What to work on
Copy every line in the listing that contains "knížky".
◆ ◆ ◆ ◆ ◆
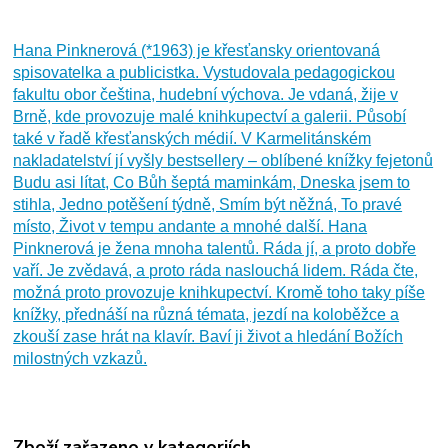
Hana Pinknerová (*1963) je křesťansky orientovaná
spisovatelka a publicistka. Vystudovala pedagogickou
fakultu obor čeština, hudební výchova. Je vdaná, žije v
Brně, kde provozuje malé knihkupectví a galerii. Působí
také v řadě křesťanských médií. V Karmelitánském
nakladatelství jí vyšly bestsellery – oblíbené knížky fejetonů
Budu asi lítat, Co Bůh šeptá maminkám, Dneska jsem to
stihla, Jedno potěšení týdně, Smím být něžná, To pravé
místo, Život v tempu andante a mnohé další. Hana
Pinknerová je žena mnoha talentů. Ráda jí, a proto dobře
vaří. Je zvědavá, a proto ráda naslouchá lidem. Ráda čte,
možná proto provozuje knihkupectví. Kromě toho taky píše
knížky, přednáší na různá témata, jezdí na koloběžce a
zkouší zase hrát na klavír. Baví ji život a hledání Božích
milostných vzkazů.
Zboží zařazeno v kategoriích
◆ ◆ ◆ ◆ ◆
Output
nakladatelství jí vyšly bestsellery – oblíbené knížky fejetonů
knížky, přednáší na různá témata, jezdí na koloběžce a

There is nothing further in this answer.